Determinations on what is required to set up a recharge center will be made. These determinations may include researching types of barcode systems that can track tip owners and wash protocols, determining location and size requirements for storage of unwashed and washed tips, and any other considerations for this recharge center. Further, costs of use will be determined to ensure that the labs can be charged costs less than a new box of tips to utilize the tip washer, while ensuring that the recharge center is able to support itself. These data, along with validation data, will all be made publicly available to prove to Caltech researchers that the adoption of this workflow will not impact their scientific workflows or research. Even if the recharge center is mainly utilized by the Beacon Center, it will pay for itself in a matter of years due to the reduced need to purchase virgin pipette tips.

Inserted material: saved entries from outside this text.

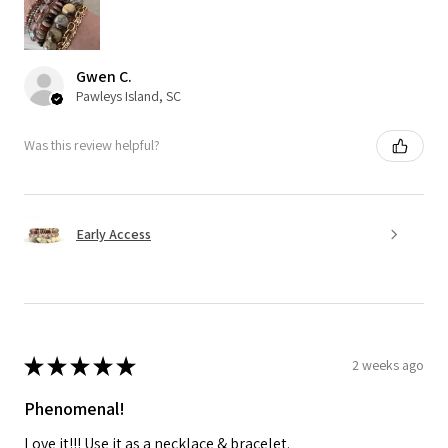
Gwen C.
Pawleys Island, SC
Was this review helpful?
Early Access
★
★
★
★
★
2 weeks ago
Phenomenal!
Love it!!! Use it as a necklace & bracelet.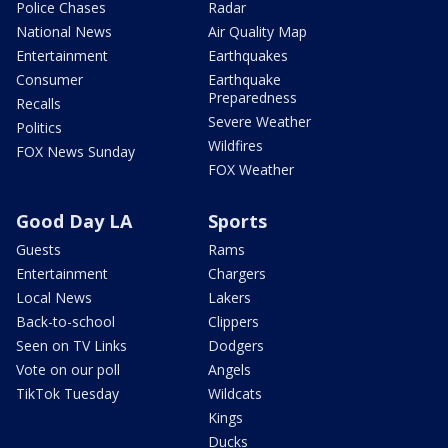
Police Chases
Radar
National News
Air Quality Map
Entertainment
Earthquakes
Consumer
Earthquake
Preparedness
Recalls
Severe Weather
Politics
Wildfires
FOX News Sunday
FOX Weather
Good Day LA
Sports
Guests
Rams
Entertainment
Chargers
Local News
Lakers
Back-to-school
Clippers
Seen on TV Links
Dodgers
Vote on our poll
Angels
TikTok Tuesday
Wildcats
Kings
Ducks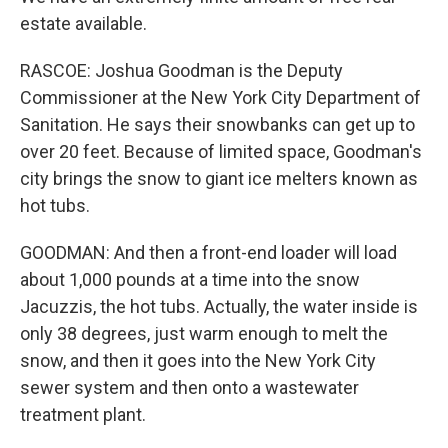
estate available.
RASCOE: Joshua Goodman is the Deputy
Commissioner at the New York City Department of
Sanitation. He says their snowbanks can get up to
over 20 feet. Because of limited space, Goodman's
city brings the snow to giant ice melters known as
hot tubs.
GOODMAN: And then a front-end loader will load
about 1,000 pounds at a time into the snow
Jacuzzis, the hot tubs. Actually, the water inside is
only 38 degrees, just warm enough to melt the
snow, and then it goes into the New York City
sewer system and then onto a wastewater
treatment plant.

If the pilot convinces many laboratories to integrate tip-washing into their protocols, there are options to scale this operation with additional TipNovus devices.

Aim 3: Validation with Additional Laboratory Protocols

Lastly, the data collected during the two initial aims will be made publicly available. The program would hopefully have gained enough interest to ensure the program's success as a recharge center, where labs would be charged less than the cost of a box of tips to utilize the service. Determinations of where to store both the clean and dirty tips, if a barcode system is necessary, and workflow considerations will be made as the program is opened to any interested labs at Caltech. Further, each lab interested in utilizing the tip washer will be asked to verify that, in their lab, in their hands, using their reagents, using our automated robotic liquid handler, the tip washer is effective at sterilizing tips such that they can be reused in normal laboratory workflows for sensitive assays. Return on Investment (ROI) determinations will be made for each lab in terms of plastic waste diverted and cost savings for an entire year, based on estimated usage. We hope that this recharge center will become a staple in laboratory workflows that will not only be cost-effective for labs and prevent reliance on an unpredictable supply chain, but will also divert up to 2.5 tons of single-use plastic waste per year and reduce carbon emissions and water waste. The data collected during our pilot will inform what kinds of behavioural changes and incentives are needed to establish sustainable programs at Caltech and elsewhere. These data will also inform the positive benefits of sustainable labs, including increasing the visibility of Caltech as a leader in sustainability, and will encourage labs to adopt other sustainable practices that will further benefit the Caltech community.